### ASSIGNED TASK
Among the entries, find the lines with the string "Test" and report them.
*** RECORDS SHOWN ***
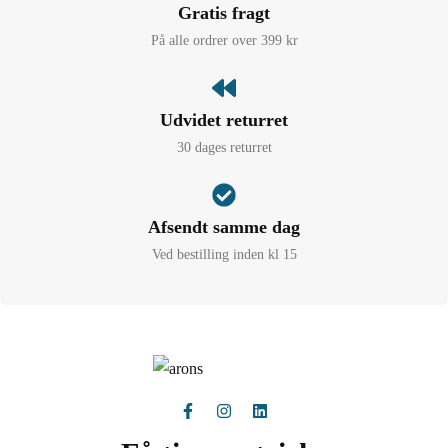
Gratis fragt
På alle ordrer over 399 kr
Udvidet returret
30 dages returret
Afsendt samme dag
Ved bestilling inden kl 15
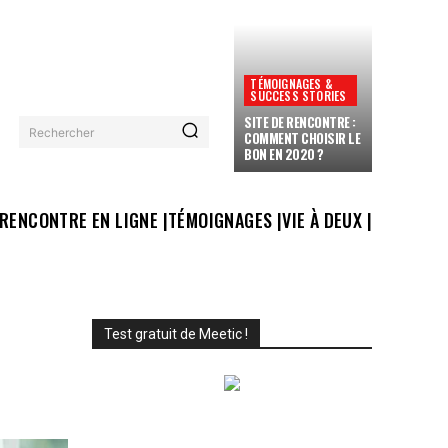
TÉMOIGNAGES &
SUCCESS STORIES
SITE DE RENCONTRE :
Rechercher
COMMENT CHOISIR LE
BON EN 2020 ?
RENCONTRE EN LIGNE |
TÉMOIGNAGES |
VIE À DEUX |
Test gratuit de Meetic !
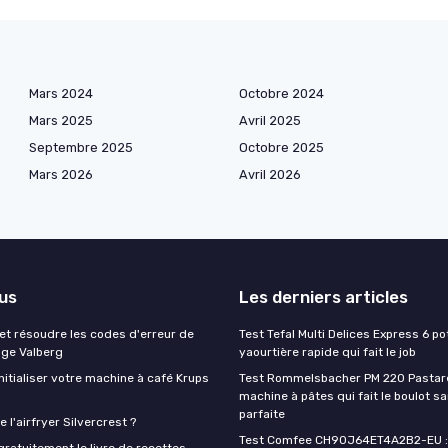
Mars 2024
Octobre 2024
Mars 2025
Avril 2025
Septembre 2025
Octobre 2025
Mars 2026
Avril 2026
lus
Les derniers articles
t résoudre les codes d'erreur de
Test Tefal Multi Delices Express 6 pot
nge Valberg
yaourtière rapide qui fait le job
itialiser votre machine à café Krups
Test Rommelsbacher PM 220 Pastarel
machine à pâtes qui fait le boulot s
parfaite
 l'airfryer Silvercrest ?
Test Comfee CH90J64ET4A2B2-EU : 
ratuitement le livre de recettes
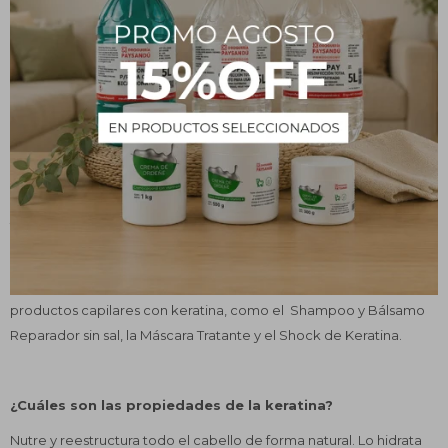
que tenga. La keratina es también la encargada de aportar brillo y
color tu pelo. Como consecuencia de los tratamientos químicos,
el exceso de sol, la contaminación, y otros factores ambientales,
el cabello pierde poco a poco su capacidad de producir esta
proteína y es entonces cuando debemos ayudarle con un aporte
extra y una dieta que estimule su producción natural.
¿Cuáles son los productos de Primicia con keratina?
El pelo sufre los efectos del sol, el viento y la humedad, elementos
tan característicos del clima del Uruguay.
Para minimizar los efectos nocivos de nuestro clima en el cabello,
Laboratorio Artobe ha desarrollado una línea completa de
productos capilares con keratina, como el Shampoo y Bálsamo
Reparador sin sal, la Máscara Tratante y el Shock de Keratina.
¿Cuáles son las propiedades de la keratina?
Nutre y reestructura todo el cabello de forma natural. Lo hidrata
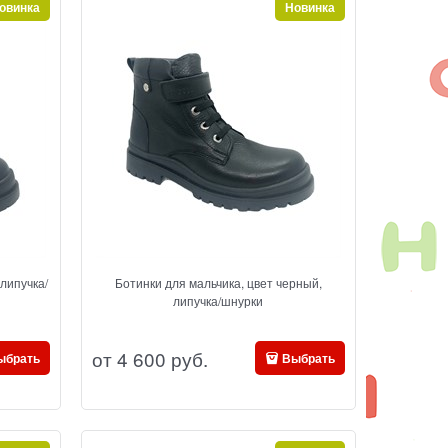
овинка
Новинка
 липучка/
Ботинки для мальчика, цвет черный,
липучка/шнурки
от
4 600
 руб.
ыбрать
Выбрать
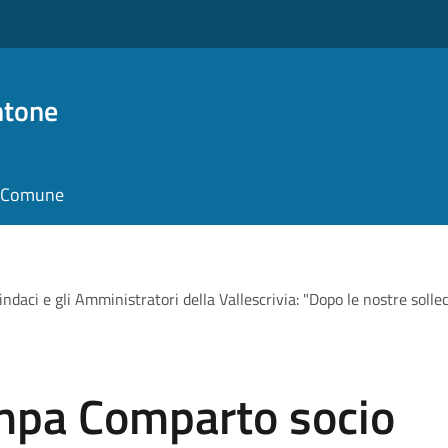
ntone
il Comune
aci e gli Amministratori della Vallescrivia: "Dopo le nostre sollec
mpa Comparto socio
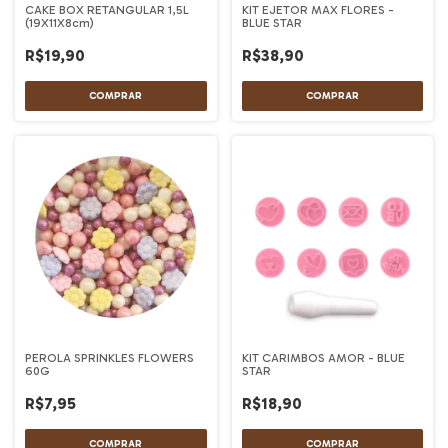
CAKE BOX RETANGULAR 1,5L
KIT EJETOR MAX FLORES -
(19X11X8cm)
BLUE STAR
R$19,90
R$38,90
PEROLA SPRINKLES FLOWERS
KIT CARIMBOS AMOR - BLUE
60G
STAR
R$7,95
R$18,90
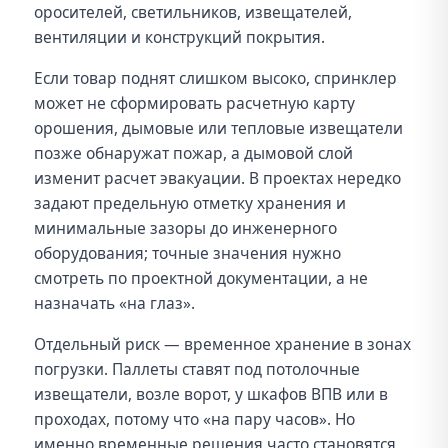
оросителей, светильников, извещателей,
вентиляции и конструкций покрытия.
Если товар поднят слишком высоко, спринклер
может не сформировать расчетную карту
орошения, дымовые или тепловые извещатели
позже обнаружат пожар, а дымовой слой
изменит расчет эвакуации. В проектах нередко
задают предельную отметку хранения и
минимальные зазоры до инженерного
оборудования; точные значения нужно
смотреть по проектной документации, а не
назначать «на глаз».
Отдельный риск — временное хранение в зонах
погрузки. Паллеты ставят под потолочные
извещатели, возле ворот, у шкафов ВПВ или в
проходах, потому что «на пару часов». Но
именно временные решения часто становятся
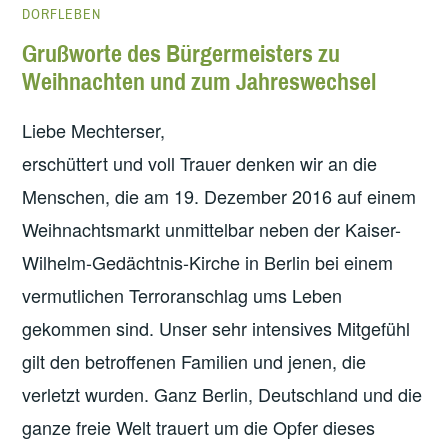
DORFLEBEN
AHR 2
Grußworte des Bürgermeisters zu
020“
Weihnachten und zum Jahreswechsel
Liebe Mechterser,
erschüttert und voll Trauer denken wir an die
Menschen, die am 19. Dezember 2016 auf einem
Weihnachtsmarkt unmittelbar neben der Kaiser-
Wilhelm-Gedächtnis-Kirche in Berlin bei einem
vermutlichen Terroranschlag ums Leben
gekommen sind. Unser sehr intensives Mitgefühl
gilt den betroffenen Familien und jenen, die
verletzt wurden. Ganz Berlin, Deutschland und die
ganze freie Welt trauert um die Opfer dieses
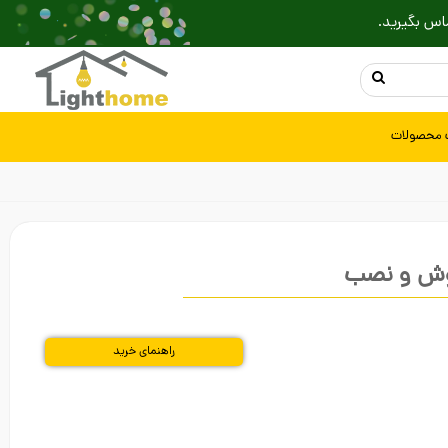
اس بگیرید.
 محصولات
روش و نصب
راهنمای خرید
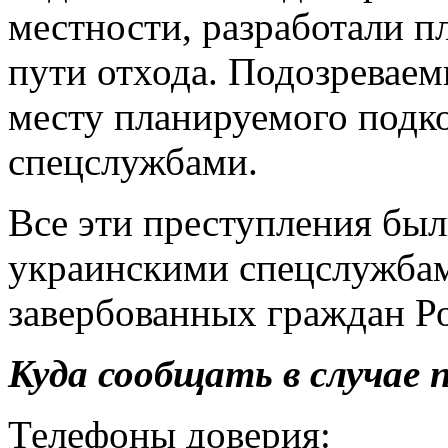
местности, разработали п
пути отхода. Подозревае
месту планируемого подк
спецслужбами.
Все эти преступления бы
украинскими спецслужбам
завербованных граждан Р
Куда сообщать в случае
Телефоны доверия:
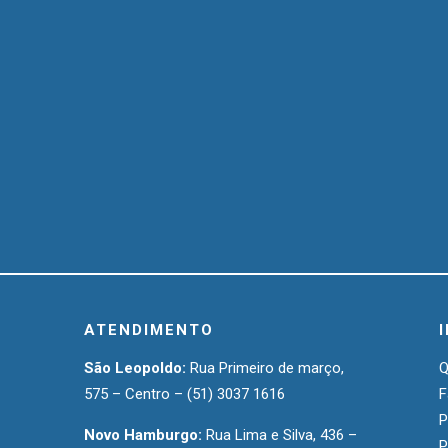
ATENDIMENTO
São Leopoldo:
Rua Primeiro de março,
575 – Centro –
(51) 3037 1616
F
P
Novo Hamburgo:
Rua Lima e Silva, 436 –
P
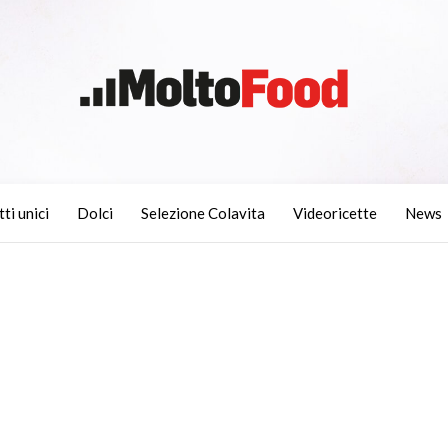
tti unici
Dolci
Selezione Colavita
Videoricette
News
*** End of RECORDS SHOWN ***
### WRITTEN ANSWER
Test gratuit de Meetic !
Test Tefal Multi Delices Express 6 pot
Test Rommelsbacher PM 220 Pastarel
Test Comfee CH90J64ET4A2B2-EU : 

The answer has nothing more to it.